-- Brief --
The word "Baden" marks the lines you need; copy each of them from the data.

(Dataset entries)
-*-
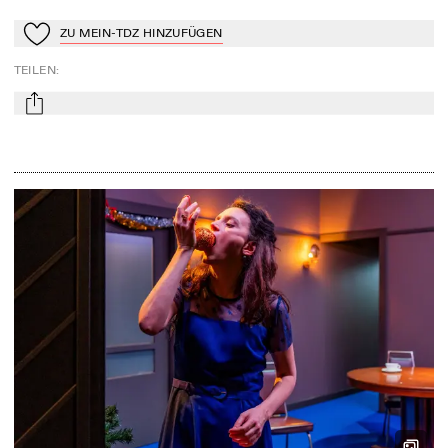
ZU MEIN-TDZ HINZUFÜGEN
Zu Mein-TdZ hinzufügen
TEILEN
:
mail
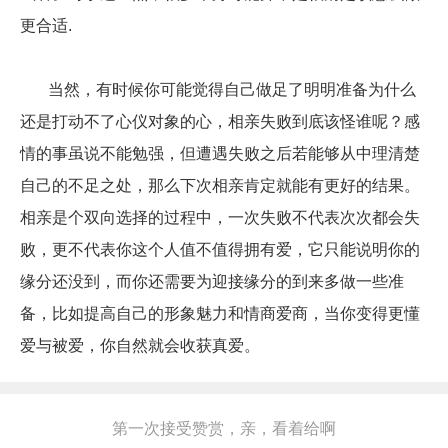
更合适.
当然，有时候你可能觉得自己做足了明明准备为什么
还是打动不了心仪对象的心，相亲失败到底该怪谁呢？感
情的事虽说不能勉强，但遭遇失败之后若能够从中理清楚
自己的不足之处，那么下次相亲肯定就能有更好的结果。
相亲是个双向选择的过程中，一次失败不代表次次都会失
败，更不代表你这个人值不值得拥有爱，它只能说明你的
缘分还没到，而你还需要为迎接缘分的到来多做一些准
备，比如提高自己的形象魅力和情商爱商，当你变得更懂
爱与被爱，你自然就会收获真爱。
第一次接受赞赏，亲，看着给啊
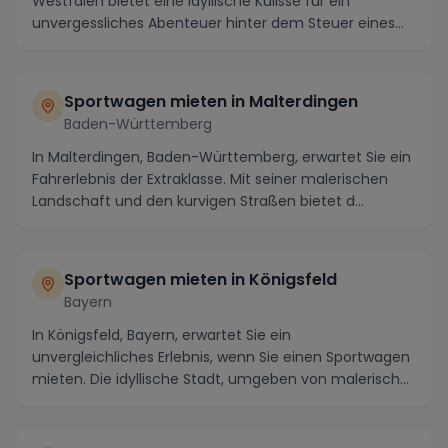
Westfalen bietet eine idyllische Kulisse für ein
unvergessliches Abenteuer hinter dem Steuer eines
Sportwa...
Sportwagen mieten in Malterdingen
Baden-Württemberg
In Malterdingen, Baden-Württemberg, erwartet Sie ein
Fahrerlebnis der Extraklasse. Mit seiner malerischen
Landschaft und den kurvigen Straßen bietet d...
Sportwagen mieten in Königsfeld
Bayern
In Königsfeld, Bayern, erwartet Sie ein
unvergleichliches Erlebnis, wenn Sie einen Sportwagen
mieten. Die idyllische Stadt, umgeben von malerischer
Na...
-*-
-- Answer section --
Baden-Württemberg
In Malterdingen, Baden-Württemberg, erwartet Sie ein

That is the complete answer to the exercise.